A Day for Exploring College Realities
Gabriel Gaskin, College Transition Day's facilitator, began by asking the scholars to share which borough they came from, which college they were bound for, and what was “Your academic superpower — you know you have one.” Math, time management and, perhaps most importantly, a willingness to ask for help were all cited.
Gabe, the founder of a consultancy called the Pax Crew that specializes in diversity and inclusiveness, then asked the scholars to close their eyes and envision their first day on campus: “What does it feel like to walk into your first class, meet your first professor, have a card that essentially lets you get whatever food you want?”
Conversation led Gabe into the discussion of “Imposter Syndrome” — the feeling, in this case, that the admissions committee must have made a mistake. Xabier, who is entering his sophomore year at Columbia, said that his dormitory floor had a large banner that read: “You belong here.” He recalled thinking, “Not me.” Then he realized that everybody else felt the same way. That discovery helped him overcome his doubts. “Remind yourself,” Gabe said, invoking those academic superpowers, “that you are great!”

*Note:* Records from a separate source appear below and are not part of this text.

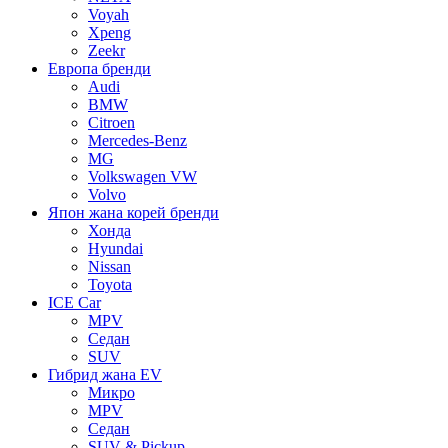
Voyah
Xpeng
Zeekr
Европа бренди
Audi
BMW
Citroen
Mercedes-Benz
MG
Volkswagen VW
Volvo
Япон жана корей бренди
Хонда
Hyundai
Nissan
Toyota
ICE Car
MPV
Седан
SUV
Гибрид жана EV
Микро
MPV
Седан
SUV & Pickup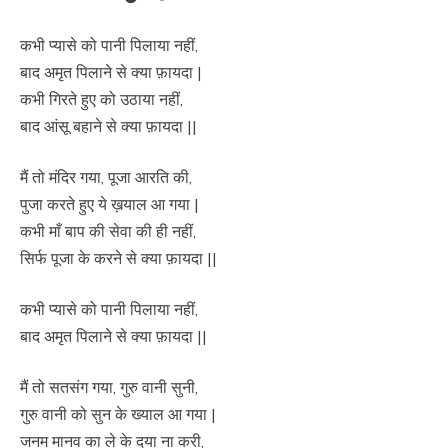
कभी प्यासे को पानी पिलाया नहीं,
बाद अमृत पिलाने से क्या फ़ायदा |
कभी गिरते हुए को उठाया नहीं,
बाद आंसू बहाने से क्या फ़ायदा ||
मैं तो मंदिर गया, पूजा आरति की,
पुजा करते हुए ये ख़याल आ गया |
कभी माँ बाप की सेवा की ही नहीं,
सिर्फ पूजा के करने से क्या फ़ायदा ||
कभी प्यासे को पानी पिलाया नहीं,
बाद अमृत पिलाने से क्या फ़ायदा ||
मैं तो सतसंग गया, गुरु वानी सुनी,
गुरु वानी को सुन के ख्याल आ गया |
जनम मानव का ले के दया ना करी,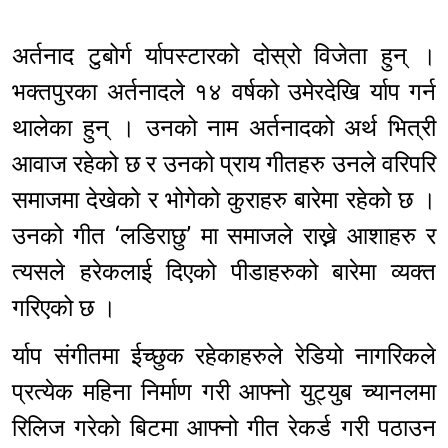
अर्तनाद टुबोर्ग र्यापस्टारको दोस्रो विजेता हुन् ।
भक्तपुरका अर्तनादले १४ वर्षको उमेरदेखि र्याप गर्न
थालेका हुन् । उनको नाम अर्तनादको अर्थ भित्री
आवाज रहेको छ र उनको प्राय गीतहरु उनले वरिपरि
समाजमा देखेको र भोगेको कुराहरु बारेमा रहेको छ ।
उनको गीत ‘लडिराछु’ मा समाजले राख्ने आशाहरु र
त्यसले हरेकलाई दिएको पीडाहरुको बारेमा व्यक्त
गरिएको छ ।
र्याप संगीतमा ईच्छुक रहेकाहरुले रेडियो नागरिकले
प्रत्येक महिना निर्माण गरी आफ्नो युट्युब च्यानलमा
रिलिज गरेको बिटमा आफ्नो गीत रेकर्ड गरी पठाउन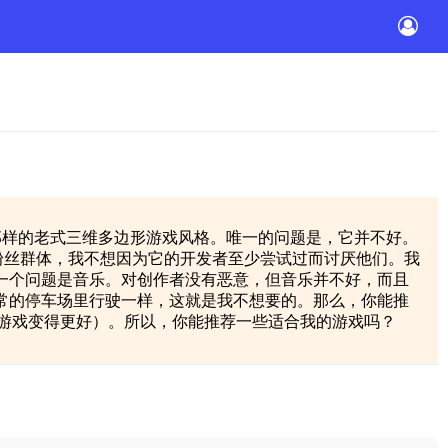
有着那样的老式三维多边形游戏风格。唯一的问题是，它并不好。
粉丝群体，我不想因为它的开发者至少尝试过而讨厌他们。我
一个问题是音乐。对创作者没有恶意，但音乐并不好，而且
常的停车场里行驶一样，这就是我不想要的。那么，你能推
有让游戏变得更好）。所以，你能推荐一些适合我的游戏吗？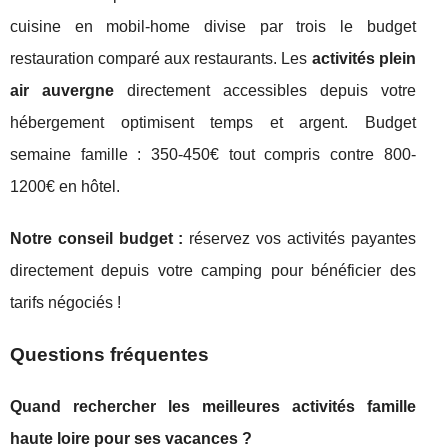
cuisine en mobil-home divise par trois le budget
restauration comparé aux restaurants. Les
activités plein
air auvergne
directement accessibles depuis votre
hébergement optimisent temps et argent. Budget
semaine famille : 350-450€ tout compris contre 800-
1200€ en hôtel.
Notre conseil budget :
réservez vos activités payantes
directement depuis votre camping pour bénéficier des
tarifs négociés !
Questions fréquentes
Quand rechercher les meilleures activités famille
haute loire pour ses vacances ?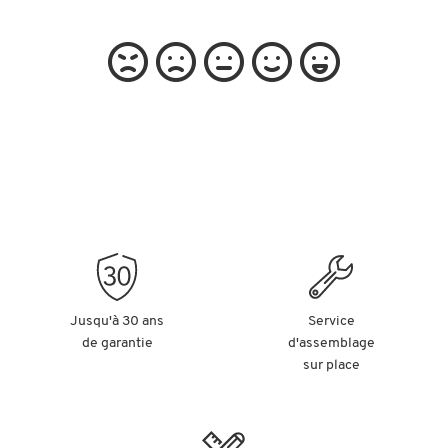
Jusqu'à 30 ans
Service
de garantie
d'assemblage
sur place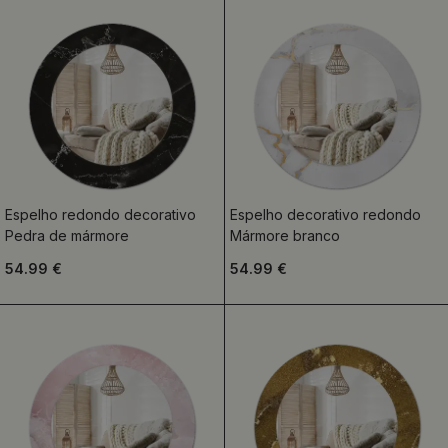
Espelho redondo decorativo
Espelho decorativo redondo
Pedra de mármore
Mármore branco
54.99 €
54.99 €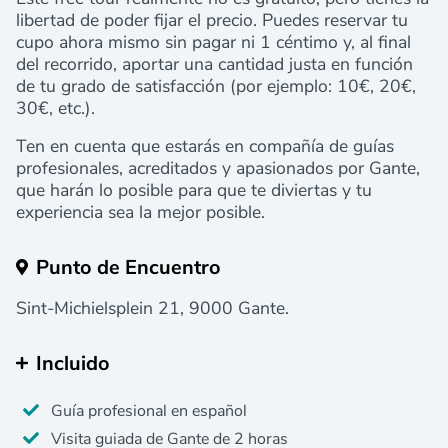
libertad de poder fijar el precio. Puedes reservar tu
cupo ahora mismo sin pagar ni 1 céntimo y, al final
del recorrido, aportar una cantidad justa en función
de tu grado de satisfacción (por ejemplo: 10€, 20€,
30€, etc.).
Ten en cuenta que estarás en compañía de guías
profesionales, acreditados y apasionados por Gante,
que harán lo posible para que te diviertas y tu
experiencia sea la mejor posible.
Punto de Encuentro
Sint-Michielsplein 21, 9000 Gante.
Incluido
Guía profesional en español
Visita guiada de Gante de 2 horas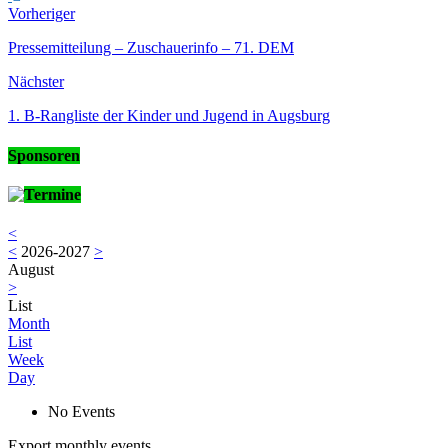
Vorheriger
Pressemitteilung – Zuschauerinfo – 71. DEM
Nächster
1. B-Rangliste der Kinder und Jugend in Augsburg
Sponsoren
Termine
<
<
2026-2027
>
August
>
List
Month
List
Week
Day
No Events
Export monthly events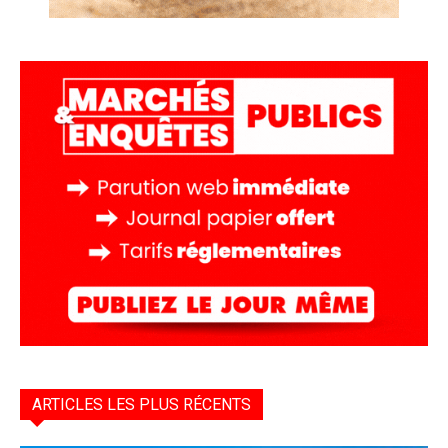
ARTICLES LES PLUS RÉCENTS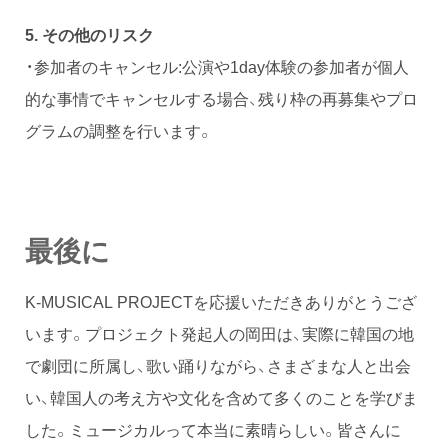
5.
その他のリスク
・参加者のキャンセル:公演や1day体験の参加者が個人
的な事情でキャンセルする場合、残り枠の再募集やプロ
グラムの調整を行います。
最後に
K-MUSICAL PROJECTを応援いただきありがとうござ
います。プロジェクト発起人の岡田は、実際に韓国の地
で劇団に所属し、歌い踊りながら、さまざまな人と出会
い、韓国人の考え方や文化を含めて多くのことを学びま
した。ミュージカルって本当に素晴らしい。皆さんに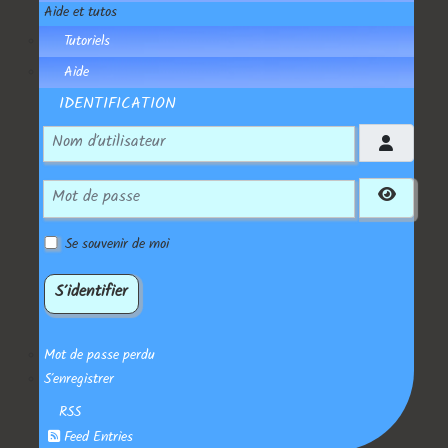
Aide et tutos
Tutoriels
Aide
IDENTIFICATION
Nom d'utilisateur
Mot de passe
Affiche
Se souvenir de moi
S'identifier
Mot de passe perdu
S'enregistrer
RSS
Feed Entries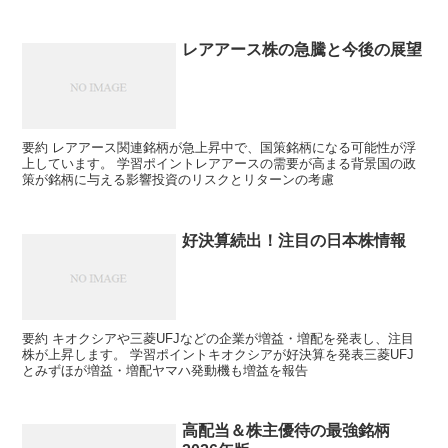
レアアース株の急騰と今後の展望
要約 レアアース関連銘柄が急上昇中で、国策銘柄になる可能性が浮
上しています。 学習ポイントレアアースの需要が高まる背景国の政
策が銘柄に与える影響投資のリスクとリターンの考慮
好決算続出！注目の日本株情報
要約 キオクシアや三菱UFJなどの企業が増益・増配を発表し、注目
株が上昇します。 学習ポイントキオクシアが好決算を発表三菱UFJ
とみずほが増益・増配ヤマハ発動機も増益を報告
高配当＆株主優待の最強銘柄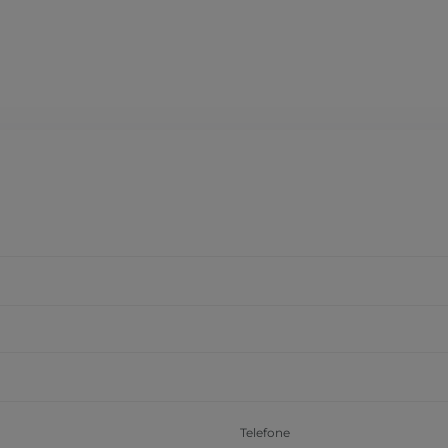
Telefone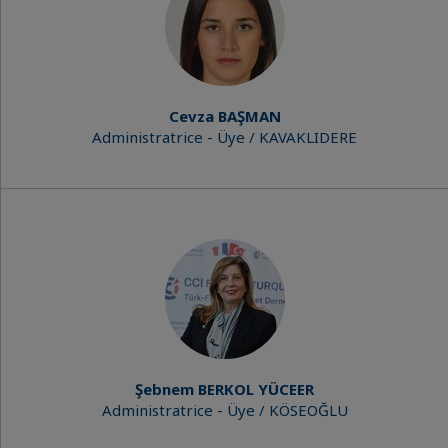
Cevza BAŞMAN
Administratrice - Üye / KAVAKLIDERE
Şebnem BERKOL YÜCEER
Administratrice - Üye / KÖSEOĞLU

Topics covered during the day went beyond academics, to dealing with roommate challenges, asking for help, handling finances and techniques for grappling with the large amount of required reading. Laura Wilson, chief executive of Wilson Prep, an SAT and academic tutoring group, said that being a better and faster reader of nonfiction writing meant becoming “a detective of meaning.” She demonstrated multiple techniques for quickly and thoroughly analyzing nonfiction writing.
The day’s last item of business began when Kate asked each of the scholars to write down specific intentions for the next year. Among them: “Meet with three professors.” “Join two activities.” “Try not to hit the Freshman 15.” “Meet five to ten people a semester that I like.” “Create a schedule for myself that I actually follow.” “Become really good friends with my roommate.” And: “Learn to kayak."